## [About this task]
Which of the lines below mention the word "eSIM"? Pull each one out.

## [Recorded information]
....
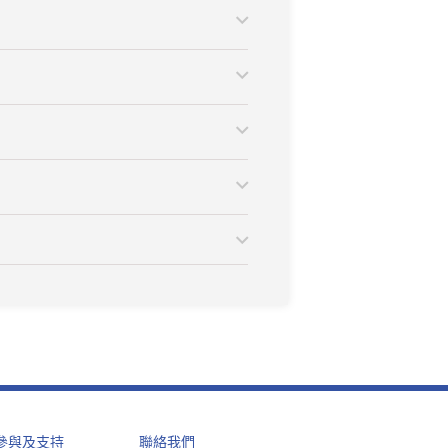
參與及支持
聯絡我們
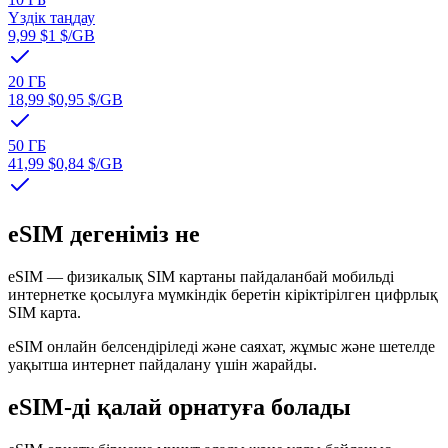
Үздік таңдау
9,99 $
1 $
/GB
20 ГБ
18,99 $
0,95 $
/GB
50 ГБ
41,99 $
0,84 $
/GB
eSIM дегеніміз не
eSIM — физикалық SIM картаны пайдаланбай мобильді
интернетке қосылуға мүмкіндік беретін кіріктірілген цифрлық
SIM карта.
eSIM онлайн белсендіріледі және саяхат, жұмыс және шетелде
уақытша интернет пайдалану үшін жарайды.
eSIM-ді қалай орнатуға болады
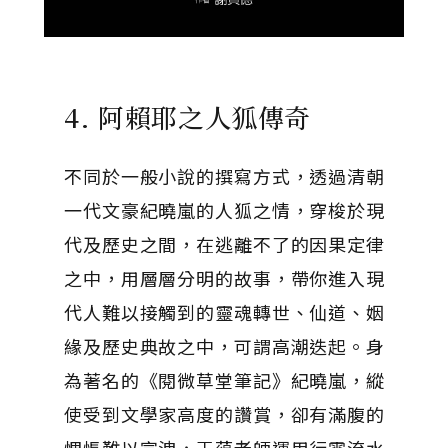
4. 阿賴耶之人狐傳奇
不同於一般小說的撰寫方式，透過清朝
一代文豪紀曉嵐的人狐之情，穿梭於現
代及歷史之間，在逃離不了的因果定律
之中，用層層分明的故事，帶你進入現
代人難以接觸到的靈魂轉世、仙道、姻
緣及歷史典故之中，可謂高潮迭起。身
為著名的《閱微草堂筆記》紀曉嵐，縱
使受到文學家高度的讚賞，卻有滿腹的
....
## [Written response]
eSIM дегеніміз не
eSIM — физикалық SIM картаны пайдаланбай мобильді
eSIM онлайн белсендіріледі және саяхат, жұмыс және шетелде
eSIM-ді қалай орнатуға болады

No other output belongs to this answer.